Quanto mais profundo é o conhecimento (em qualquer área) mais ele se aproxima do saber que nada é absoluto. Efectivamente quanto mais soubermos de uma matéria menos respostas taxativas podemos dar sobre ela. Porque não há verdades taxativas! Nem absolutas! Verdades absolutas são apenas sinónimo de conhecimento precário, insuficiente.
Isto é difícil e chato de explicar às pessoas. Porque no geral as pessoas querem precisamente uma resposta taxativa, simplista.
"Sim isto é mau." ; "Sim está correto." ; "Não, isto não faz bem." ; "Esta é a opção perfeita.".
Porque o mundo é mais fácil de lidar se for dividido em duas categorias, e o meio, o "depende", não é agradável. O depende passa a decisão para o nosso lado. E nós não gostamos de decisões — porque envolvem responsabilidade.
Na mesma folha tinha também escrito: Na perfeita harmonia, perfeita apatia.
Mas discordo.
E não vou falar sobre isso porque não tenho tempo.
— Não sei desenhar barcos!
— E que tem isso?
— Tem que acho que precisava de desenhar uns.
— Precisas desenhar barcos e nao sabes?
— Creio que seja mais o inverso. Não sei desenhar barcos, e agora que me apercebi disso sinto que precisava de saber.
— Que tipo de barcos?
— Naturalmente galeões, que são os que menos sei desenhar.
— Pois, foi essa necessidade que nos levou a conquistar os oceanos. A dominar os mares! E em boa verdade tudo o resto.
— A necessidade de desenhar barcos?
— Não, a necessidade de fazer o que não se consegue.
Belíssima música deste filho da mãe cujo título me inspirou para este texto sobre a verdadeira razão de quase todos os feitos épicos.
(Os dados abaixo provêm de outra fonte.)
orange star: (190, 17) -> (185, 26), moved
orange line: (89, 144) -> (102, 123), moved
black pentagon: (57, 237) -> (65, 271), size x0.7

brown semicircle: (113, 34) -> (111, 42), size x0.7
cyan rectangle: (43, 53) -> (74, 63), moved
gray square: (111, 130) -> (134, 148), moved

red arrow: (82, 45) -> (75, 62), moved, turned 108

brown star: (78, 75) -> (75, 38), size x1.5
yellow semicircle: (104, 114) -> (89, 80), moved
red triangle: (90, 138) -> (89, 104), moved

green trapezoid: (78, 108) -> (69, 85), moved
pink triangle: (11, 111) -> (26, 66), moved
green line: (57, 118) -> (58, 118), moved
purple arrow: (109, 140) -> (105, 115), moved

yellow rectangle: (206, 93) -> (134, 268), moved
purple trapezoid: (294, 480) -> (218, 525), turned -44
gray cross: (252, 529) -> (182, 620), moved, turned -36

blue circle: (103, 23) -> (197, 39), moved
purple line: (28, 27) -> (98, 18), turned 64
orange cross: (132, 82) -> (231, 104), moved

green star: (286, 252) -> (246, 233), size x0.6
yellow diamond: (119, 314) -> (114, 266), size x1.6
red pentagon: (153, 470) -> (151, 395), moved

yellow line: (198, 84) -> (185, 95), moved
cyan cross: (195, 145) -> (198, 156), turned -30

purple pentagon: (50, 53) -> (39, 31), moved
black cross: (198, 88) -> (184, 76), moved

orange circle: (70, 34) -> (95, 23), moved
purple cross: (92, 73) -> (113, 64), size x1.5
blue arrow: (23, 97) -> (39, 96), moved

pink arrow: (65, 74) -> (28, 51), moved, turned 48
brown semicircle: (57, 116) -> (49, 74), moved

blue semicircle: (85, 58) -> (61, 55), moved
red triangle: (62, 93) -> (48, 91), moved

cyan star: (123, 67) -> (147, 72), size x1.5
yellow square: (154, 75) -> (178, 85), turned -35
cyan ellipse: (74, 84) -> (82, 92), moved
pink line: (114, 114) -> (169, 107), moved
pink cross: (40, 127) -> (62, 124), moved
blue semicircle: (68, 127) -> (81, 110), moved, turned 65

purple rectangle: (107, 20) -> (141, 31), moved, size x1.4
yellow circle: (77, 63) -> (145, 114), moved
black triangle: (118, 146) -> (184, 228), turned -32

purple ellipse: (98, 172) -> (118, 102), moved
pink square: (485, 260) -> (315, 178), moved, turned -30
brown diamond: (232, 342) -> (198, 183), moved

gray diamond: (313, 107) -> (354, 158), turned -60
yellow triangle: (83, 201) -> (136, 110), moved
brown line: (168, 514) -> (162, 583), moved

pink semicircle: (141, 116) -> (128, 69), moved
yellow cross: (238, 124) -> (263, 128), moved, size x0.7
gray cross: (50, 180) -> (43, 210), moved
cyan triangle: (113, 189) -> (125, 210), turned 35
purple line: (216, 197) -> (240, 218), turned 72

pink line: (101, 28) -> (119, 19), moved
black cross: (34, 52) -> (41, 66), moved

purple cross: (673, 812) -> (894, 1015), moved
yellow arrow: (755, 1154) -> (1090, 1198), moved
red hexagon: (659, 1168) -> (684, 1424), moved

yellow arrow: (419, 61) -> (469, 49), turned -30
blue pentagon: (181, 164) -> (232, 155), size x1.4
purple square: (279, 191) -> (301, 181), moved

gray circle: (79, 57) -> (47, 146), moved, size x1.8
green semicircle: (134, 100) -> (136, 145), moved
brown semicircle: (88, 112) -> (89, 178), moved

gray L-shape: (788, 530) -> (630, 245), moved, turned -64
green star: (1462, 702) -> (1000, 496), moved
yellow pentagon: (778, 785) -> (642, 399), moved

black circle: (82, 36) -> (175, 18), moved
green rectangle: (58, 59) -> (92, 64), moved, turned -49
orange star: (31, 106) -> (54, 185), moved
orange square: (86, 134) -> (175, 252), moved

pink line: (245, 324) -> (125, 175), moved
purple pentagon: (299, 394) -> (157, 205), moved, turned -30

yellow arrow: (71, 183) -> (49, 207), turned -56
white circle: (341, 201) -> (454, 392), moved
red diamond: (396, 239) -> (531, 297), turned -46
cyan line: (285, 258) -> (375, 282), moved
Escrevo para desencorajar uma estratégia ridícula.
Ser mais infeliz não é sinónimo de ser mais adulto.
Ser carrancudo também não.
A sério, partidários e praticantes dessa ideia, afianço-vos — não é!
Mas pensando bem talvez resulte, perante outros como vocês. Afinal de contas, se vocês acreditam que esse ar grave e aquele pesar postiço vos faz parecer mais maduros certamente é porque o interpretam assim nos outros.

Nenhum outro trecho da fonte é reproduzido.